Some folks seem to think writing letters is a dying art. Between texting, emailing, facebook messaging, etc., how could the age old, slow process of putting a hand written note in the mailbox keep up? In reality, it can’t, but the point is not necessarily ‘keeping up’. In theory, we all know and understand there is much more to communication and the way we interact with one another than speed and efficiency, but in practice, we seem to value those qualities almost above all. You’ve probably never typed up a rough draft for a text. You may hammer out a rough draft for an important email and consider it momentarily before blasting it off. I may be the odd man out here, but I almost always write out a rough draft on a legal pad before I pen my message in a notecard or piece of stationery, even if it’s just a thank you note. It gives me a chance to make sure I’m saying exactly what I want and need to say without scratching out and marking up the final letter. Don’t get me wrong; for most of our day to day communication, a phone call, text, or email is plenty sufficient. What we miss out on is communicating profound and powerful messages through a manner that is by its very nature more meaningful and substantial, something that hopefully matches the importance of the message it carries.

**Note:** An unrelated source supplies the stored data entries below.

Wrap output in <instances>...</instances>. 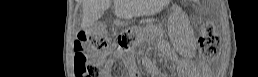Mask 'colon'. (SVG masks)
Wrapping results in <instances>:
<instances>
[{
    "instance_id": "obj_1",
    "label": "colon",
    "mask_w": 258,
    "mask_h": 77,
    "mask_svg": "<svg viewBox=\"0 0 258 77\" xmlns=\"http://www.w3.org/2000/svg\"><path fill=\"white\" fill-rule=\"evenodd\" d=\"M133 34L124 31L117 37V44L122 48H127L132 44ZM108 38L106 35V27L103 23L97 22L87 28L79 31L76 39V63L75 70L79 77L88 76L95 72L90 65L85 54L86 50H102L107 48ZM199 50L203 58L213 60L219 56L220 37L210 24H206L199 38Z\"/></svg>"
}]
</instances>
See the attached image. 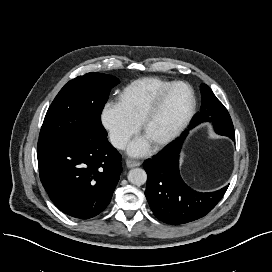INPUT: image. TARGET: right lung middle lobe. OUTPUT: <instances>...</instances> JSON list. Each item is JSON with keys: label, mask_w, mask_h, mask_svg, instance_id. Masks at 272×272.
Returning <instances> with one entry per match:
<instances>
[{"label": "right lung middle lobe", "mask_w": 272, "mask_h": 272, "mask_svg": "<svg viewBox=\"0 0 272 272\" xmlns=\"http://www.w3.org/2000/svg\"><path fill=\"white\" fill-rule=\"evenodd\" d=\"M118 83L114 76L94 72L69 81L50 105L39 140L107 137L101 112Z\"/></svg>", "instance_id": "dd1d6c3e"}]
</instances>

I’m thinking of marriages and deaths, tragedies and triumphs, love letters and letters for no purpose other than to fill a friend’s mailbox with something good. Some of these occasions are complex, and taking the time to craft a well thought out message to the person with which you’re communicating can go such a long way. And if they’re like me, they may hang on to your letter for a very long time. I have a canvas bag in my desk of notes, sheets of paper, and stationery that folks have taken the time to write me over the years. Some are long, heartfelt letters and some are short and sweet. Even as I write now, I think through the faces of folks who were kind enough and loved me enough to write such nice notes. I’m so grateful for all of those messages - they fill that old bag in my desk as if it were a well of seemingly unending reassurance. I don’t look at them very often, but I know they’re there when I start to doubt myself or forget my purpose. I don’t have any emails or text that I feel are worth rereading. Though they ‘last’ as well, forever cemented in some cloud or database, I can’t hold them in my hand. I can’t look at them and think of how the writer, a close friend or family member, sat at a desk with pen in hand and thought through exactly what they wanted to say to me as if I were across the desk from them.

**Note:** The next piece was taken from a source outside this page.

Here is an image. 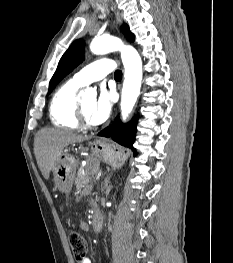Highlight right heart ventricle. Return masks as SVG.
Returning <instances> with one entry per match:
<instances>
[{"instance_id":"obj_1","label":"right heart ventricle","mask_w":233,"mask_h":263,"mask_svg":"<svg viewBox=\"0 0 233 263\" xmlns=\"http://www.w3.org/2000/svg\"><path fill=\"white\" fill-rule=\"evenodd\" d=\"M80 87L79 84L70 79L54 93L50 102L49 114L55 126L71 129L80 128L77 115Z\"/></svg>"}]
</instances>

I have an idea for a Christmas gift for that person who is always so hard to buy for.. either they have everything or they don’t want anything. Don’t buy them anything; spend a little time on them instead. Write them a note and tell them why you love them - the more specific, the better. Tell them what you would maybe feel a little uncomfortable telling them face to face. Everyone needs to hear why they’re loved and it can never be said or written enough. Whenever an occasion rose for me to give my momma (yep, I said ‘momma’) a gift, Christmas, Mother’s Day, etc., I would always try to buy her something, a candle or some perfume maybe, and write her a note. Though she appreciated the perfume, her face lit up when she read the note. I could’ve given her a diamond necklace and she still would’ve found more joy and satisfaction in the letter from me, her son, telling her how much I loved her and how thankful I was for all she’s done for me. The note was simple - it did not take me much time to write and, in my mind, it didn't live up to precious stones, but it represented something that was far more valuable to her than any material thing could ever be.

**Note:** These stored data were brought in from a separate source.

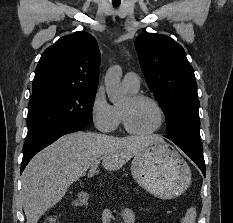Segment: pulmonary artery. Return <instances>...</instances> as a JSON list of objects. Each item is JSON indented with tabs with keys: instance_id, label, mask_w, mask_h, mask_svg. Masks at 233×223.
<instances>
[{
	"instance_id": "obj_1",
	"label": "pulmonary artery",
	"mask_w": 233,
	"mask_h": 223,
	"mask_svg": "<svg viewBox=\"0 0 233 223\" xmlns=\"http://www.w3.org/2000/svg\"><path fill=\"white\" fill-rule=\"evenodd\" d=\"M123 87L132 92L138 91L140 87V77L135 72H127L122 80Z\"/></svg>"
}]
</instances>
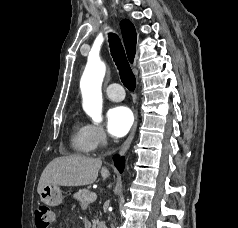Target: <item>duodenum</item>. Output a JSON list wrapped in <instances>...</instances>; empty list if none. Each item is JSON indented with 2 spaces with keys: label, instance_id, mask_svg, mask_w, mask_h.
I'll return each instance as SVG.
<instances>
[{
  "label": "duodenum",
  "instance_id": "duodenum-1",
  "mask_svg": "<svg viewBox=\"0 0 238 228\" xmlns=\"http://www.w3.org/2000/svg\"><path fill=\"white\" fill-rule=\"evenodd\" d=\"M97 228H107L105 225H103V224H99L98 226H97Z\"/></svg>",
  "mask_w": 238,
  "mask_h": 228
}]
</instances>
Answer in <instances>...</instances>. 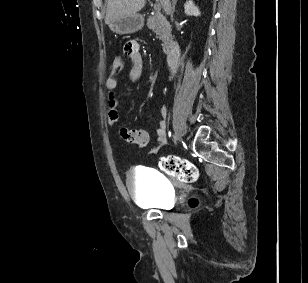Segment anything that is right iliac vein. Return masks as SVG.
Wrapping results in <instances>:
<instances>
[{"label": "right iliac vein", "instance_id": "1", "mask_svg": "<svg viewBox=\"0 0 308 283\" xmlns=\"http://www.w3.org/2000/svg\"><path fill=\"white\" fill-rule=\"evenodd\" d=\"M178 138H179V135L176 134V135H175V140H178Z\"/></svg>", "mask_w": 308, "mask_h": 283}]
</instances>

Though I love the way messages are communicated and shared, in the end, it’s never about the ‘how’ (letter or face to face) but the ‘what’ (I care about you, I love you, I’m with you, etc..). A letter is just as useless as a text if it conveys nothing of meaning or substance. My hope for folks over the next month is simply that they hear and speak what we all need to hear: the answer to that deeply buried concern that breeds doubt and fear, that you and I are meaningful and purposeful people and we are known and loved. I write letters because I like receiving letters - the ‘how’ so greatly elevates the ‘what’ to me. Give it a try - you may find yourself saying and sharing affections you might have otherwise kept to yourself.